Multithreading in Cray OpenSHMEMX

This section specifies the interaction between the OpenSHMEM interfaces
and user threads. It also describes the routines that can be used for
initializing and querying the thread environment. There are four levels
of threading defined by the OpenSHMEM specification.

SHMEM_THREAD_SINGLE
    The OpenSHMEM program must not be multithreaded.

SHMEM_THREAD_FUNNELED
    The OpenSHMEM program may be multithreaded. However, the program must
    ensure that only the main thread invokes the OpenSHMEM interfaces. The
    main thread is the thread that invokes either shmem_init or
    shmem_init_thread.

SHMEM_THREAD_SERIALIZED
    The OpenSHMEM program may be multithreaded. However, the program must
    ensure that the OpenSHMEM interfaces are not invoked concurrently by
    multiple threads.

SHMEM_THREAD_MULTIPLE
    The OpenSHMEM program may be multithreaded and any thread may invoke the
    OpenSHMEM interfaces.

The following semantics apply to the usage of these models:

    In the SHMEM_THREAD_FUNNELED, SHMEM_THREAD_SERIALIZED, and
    SHMEM_THREAD_MULTIPLE thread levels, the shmem_init and
    shmem_finalize calls must be invoked by the same thread.

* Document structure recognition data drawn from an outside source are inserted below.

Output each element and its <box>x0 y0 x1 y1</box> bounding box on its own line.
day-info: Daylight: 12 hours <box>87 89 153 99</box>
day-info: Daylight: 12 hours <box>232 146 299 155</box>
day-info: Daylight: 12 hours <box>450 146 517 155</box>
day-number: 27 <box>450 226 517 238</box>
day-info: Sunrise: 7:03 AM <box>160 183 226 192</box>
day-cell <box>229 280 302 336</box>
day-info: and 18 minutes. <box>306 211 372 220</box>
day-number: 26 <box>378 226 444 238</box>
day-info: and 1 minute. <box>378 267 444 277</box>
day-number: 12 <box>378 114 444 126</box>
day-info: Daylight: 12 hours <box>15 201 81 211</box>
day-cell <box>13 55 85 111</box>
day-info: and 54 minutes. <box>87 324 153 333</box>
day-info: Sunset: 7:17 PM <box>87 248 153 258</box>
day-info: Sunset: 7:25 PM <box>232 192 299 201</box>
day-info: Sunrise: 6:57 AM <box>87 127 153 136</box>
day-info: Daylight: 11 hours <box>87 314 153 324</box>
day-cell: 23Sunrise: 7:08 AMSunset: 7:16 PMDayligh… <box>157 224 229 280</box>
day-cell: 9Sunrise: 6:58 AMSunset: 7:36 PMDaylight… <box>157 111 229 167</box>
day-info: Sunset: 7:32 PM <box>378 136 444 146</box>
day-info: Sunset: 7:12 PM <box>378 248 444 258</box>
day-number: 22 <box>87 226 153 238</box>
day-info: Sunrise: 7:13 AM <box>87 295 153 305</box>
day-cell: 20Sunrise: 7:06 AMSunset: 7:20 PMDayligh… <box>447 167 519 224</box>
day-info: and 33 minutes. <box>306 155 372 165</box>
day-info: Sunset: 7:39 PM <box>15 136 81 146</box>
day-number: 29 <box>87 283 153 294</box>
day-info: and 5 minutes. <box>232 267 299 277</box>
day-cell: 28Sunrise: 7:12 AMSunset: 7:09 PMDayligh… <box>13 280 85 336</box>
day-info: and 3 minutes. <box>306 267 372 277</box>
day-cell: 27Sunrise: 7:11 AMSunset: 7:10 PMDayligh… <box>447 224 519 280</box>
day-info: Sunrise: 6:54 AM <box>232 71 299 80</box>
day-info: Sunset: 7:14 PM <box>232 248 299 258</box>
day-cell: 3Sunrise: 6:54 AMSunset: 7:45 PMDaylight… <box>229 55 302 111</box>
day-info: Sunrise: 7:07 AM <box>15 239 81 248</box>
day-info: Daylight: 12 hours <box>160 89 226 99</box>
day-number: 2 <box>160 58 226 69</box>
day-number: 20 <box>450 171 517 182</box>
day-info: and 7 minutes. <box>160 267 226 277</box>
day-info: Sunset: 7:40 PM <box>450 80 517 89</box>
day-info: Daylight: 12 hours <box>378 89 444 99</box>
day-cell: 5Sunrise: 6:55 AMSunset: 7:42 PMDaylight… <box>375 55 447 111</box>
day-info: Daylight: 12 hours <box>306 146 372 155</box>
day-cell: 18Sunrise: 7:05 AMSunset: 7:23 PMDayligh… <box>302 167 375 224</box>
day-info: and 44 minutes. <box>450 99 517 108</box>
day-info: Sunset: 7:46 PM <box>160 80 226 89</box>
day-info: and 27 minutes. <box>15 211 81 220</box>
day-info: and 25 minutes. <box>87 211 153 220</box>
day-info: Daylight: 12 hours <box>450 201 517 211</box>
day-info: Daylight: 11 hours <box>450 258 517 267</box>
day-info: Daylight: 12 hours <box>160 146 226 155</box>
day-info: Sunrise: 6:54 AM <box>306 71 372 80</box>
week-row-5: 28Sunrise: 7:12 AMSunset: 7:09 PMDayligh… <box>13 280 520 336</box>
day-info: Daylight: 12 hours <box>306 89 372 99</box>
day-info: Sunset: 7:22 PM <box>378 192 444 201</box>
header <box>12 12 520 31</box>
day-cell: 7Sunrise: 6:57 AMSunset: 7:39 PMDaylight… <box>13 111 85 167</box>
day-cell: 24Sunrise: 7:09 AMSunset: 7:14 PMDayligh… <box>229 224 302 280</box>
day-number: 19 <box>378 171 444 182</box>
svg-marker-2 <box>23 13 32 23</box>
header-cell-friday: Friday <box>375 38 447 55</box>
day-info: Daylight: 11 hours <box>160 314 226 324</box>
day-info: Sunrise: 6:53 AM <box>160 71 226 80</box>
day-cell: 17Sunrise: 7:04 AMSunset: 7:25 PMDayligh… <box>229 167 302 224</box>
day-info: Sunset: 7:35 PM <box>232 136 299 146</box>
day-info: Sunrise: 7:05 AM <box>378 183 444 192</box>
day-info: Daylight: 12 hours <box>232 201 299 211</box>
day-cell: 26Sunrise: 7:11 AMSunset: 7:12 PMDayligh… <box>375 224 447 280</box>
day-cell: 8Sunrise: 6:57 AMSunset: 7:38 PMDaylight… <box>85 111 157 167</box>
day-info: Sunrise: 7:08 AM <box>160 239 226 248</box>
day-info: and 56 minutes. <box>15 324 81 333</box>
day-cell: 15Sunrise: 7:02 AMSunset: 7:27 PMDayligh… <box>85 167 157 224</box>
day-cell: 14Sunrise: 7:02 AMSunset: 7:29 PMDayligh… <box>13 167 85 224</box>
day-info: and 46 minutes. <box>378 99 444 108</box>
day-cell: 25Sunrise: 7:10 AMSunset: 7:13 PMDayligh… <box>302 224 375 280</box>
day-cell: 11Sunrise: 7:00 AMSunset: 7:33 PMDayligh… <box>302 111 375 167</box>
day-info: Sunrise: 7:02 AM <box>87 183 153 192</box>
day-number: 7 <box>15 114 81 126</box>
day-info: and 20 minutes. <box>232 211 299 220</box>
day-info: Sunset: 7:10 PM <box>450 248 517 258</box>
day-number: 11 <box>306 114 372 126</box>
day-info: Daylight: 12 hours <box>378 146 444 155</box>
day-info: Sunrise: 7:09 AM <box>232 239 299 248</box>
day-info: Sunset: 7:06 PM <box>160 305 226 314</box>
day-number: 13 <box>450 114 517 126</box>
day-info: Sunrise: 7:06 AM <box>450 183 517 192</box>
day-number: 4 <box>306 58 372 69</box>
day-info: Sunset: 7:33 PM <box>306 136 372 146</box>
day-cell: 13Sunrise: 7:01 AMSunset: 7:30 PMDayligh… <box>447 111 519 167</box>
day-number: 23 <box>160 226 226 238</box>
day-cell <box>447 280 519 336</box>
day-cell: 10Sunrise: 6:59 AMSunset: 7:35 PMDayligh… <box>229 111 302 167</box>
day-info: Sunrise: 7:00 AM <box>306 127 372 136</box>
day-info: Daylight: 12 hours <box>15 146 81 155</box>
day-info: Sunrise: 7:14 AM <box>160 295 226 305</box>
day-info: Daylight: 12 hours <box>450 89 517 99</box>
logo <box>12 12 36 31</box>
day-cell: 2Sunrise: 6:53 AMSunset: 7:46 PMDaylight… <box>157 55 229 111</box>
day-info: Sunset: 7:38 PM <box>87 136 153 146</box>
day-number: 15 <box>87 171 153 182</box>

    Any OpenSHMEM operation initiated by a thread is considered an action
    of the PE as a whole. The symmetric heap and symmetric variables scope
    are not impacted by multiple threads invoking the OpenSHMEM interfaces.
    Each PE has a single symmetric data segment and symmetric heap that is
    shared by all threads within that PE.  For example, a thread invoking
    a memory allocation routine such as shmem_malloc allocates memory that
    is accessible by all threads of the PE. The requirement that the same
    symmetric heap operations must be executed by all PEs in the same order
    also applies in a threaded environment. Similarly, the completion of
    collective operations is not impacted by multiple threads. For example,
    shmem_barrier_all is completed when all PEs enter and exit the
    shmem_barrier_all call, even though only one thread in the PE is
    participating in the collective call.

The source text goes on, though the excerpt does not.